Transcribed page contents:
**********
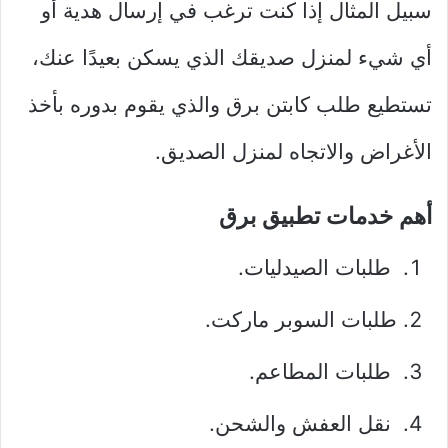
سبيل المثال إذا كنت ترغب في إرسال هدية أو
أي شيء لمنزل صديقك الذي يسكن بعيدًا عنك،
تستطيع طلب كابتن برق والذي يقوم بدوره بأخذ
الأغراض والاتجاه لمنزل الصديق.
أهم خدمات تطبيق برق
طلبات الصيدليات.
طلبات السوبر ماركت.
طلبات المطاعم.
نقل العفش والشحن.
**********
INSTRUCTIONS TO FOLLOW: Reproduce the records above exactly, leaving out every picture they contain.

EXPECTED ANSWER:
سبيل المثال إذا كنت ترغب في إرسال هدية أو
أي شيء لمنزل صديقك الذي يسكن بعيدًا عنك،
تستطيع طلب كابتن برق والذي يقوم بدوره بأخذ
الأغراض والاتجاه لمنزل الصديق.
أهم خدمات تطبيق برق
طلبات الصيدليات.
طلبات السوبر ماركت.
طلبات المطاعم.
نقل العفش والشحن.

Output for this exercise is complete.